A high-performance, offline-ready Android assistant utilizing Llama.cpp for local LLM inference and a fallback Python kernel for complex tasks.
OmniAgent is an advanced Android application designed to bring powerful AI directly to the user’s pocket—without requiring an internet connection. The app bridges the gap between high-performance local large language models and mobile efficiency, creating a private and intelligent “Guardian AI” experience that runs entirely on-device.By integrating llama.cpp through JNI,
OmniAgent enables offline inference for modern language models such as Qwen2.5 and Gemma 2, allowing users to generate AI responses without relying on cloud services. The system provides real-time streaming responses similar to modern AI chat interfaces, giving users a smooth and responsive conversational experience optimized for mobile hardware.
The application features a dual-kernel architecture, combining a native C++ inference engine for running LLMs with a Python-based reasoning layer (via Chaquopy) that performs intent classification and heuristic analysis.
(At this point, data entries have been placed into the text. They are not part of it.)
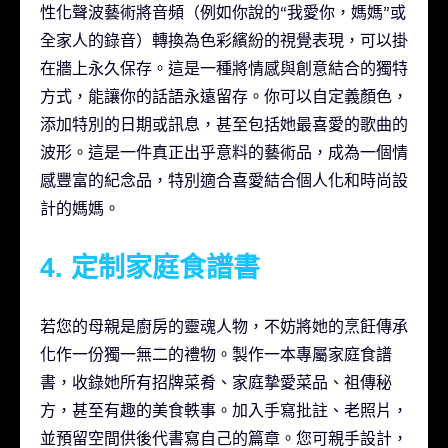
性化聲波藝術將音頻（例如你說的“我愛你，媽媽”或
全家人的錄音）轉換為色彩繽紛的視覺表現，可以掛
在牆上永久保存。這是一種將情感與創意結合的獨特
方式，能讓你的話語永遠留存。你可以自定義顏色，
添加特別的日期或訊息，甚至包括她最喜愛的歌曲的
波形。這是一件真正出乎意料的藝術品，成為一個情
感豐富的紀念品，特別適合喜愛結合個人化和時尚設
計的媽媽。
4. 定制家庭食譜書
若您的母親是廚房的靈魂人物，不妨將她的烹飪傳承
化作一份獨一無二的禮物。製作一本專屬家庭食譜
書，收錄她所有招牌菜肴、家庭摯愛菜品、祖傳秘
方，甚至有趣的美食軼事。加入手寫批註、老照片，
並預留空間供後代書寫自己的篇章。您可親手設計，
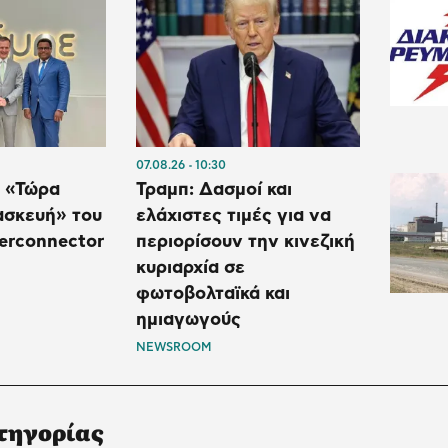
07.08.26
10:30
 «Τώρα
Τραμπ: Δασμοί και
τασκευή» του
ελάχιστες τιμές για να
terconnector
περιορίσουν την κινεζική
κυριαρχία σε
φωτοβολταϊκά και
ημιαγωγούς
NEWSROOM
τηγορίας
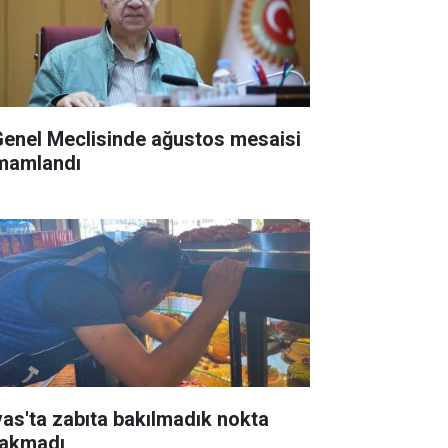
 Genel Meclisinde ağustos mesaisi
mamlandı
vas'ta zabıta bakılmadık nokta
rakmadı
This design improves both performance and intelligent task handling on mobile devices.
OmniAgent is built with Kotlin and Jetpack Compose, offering a modern and intuitive interface that includes a unique “Thinking UI” to visualize the AI’s reasoning process while generating responses.
With a strong privacy-first approach, all processing happens locally on the device—ensuring that user prompts, data, and interactions never leave the phone.
Kotlin, Jetpack Compose, llama.cpp (C++), GGUF models, Python (Chaquopy), JNI.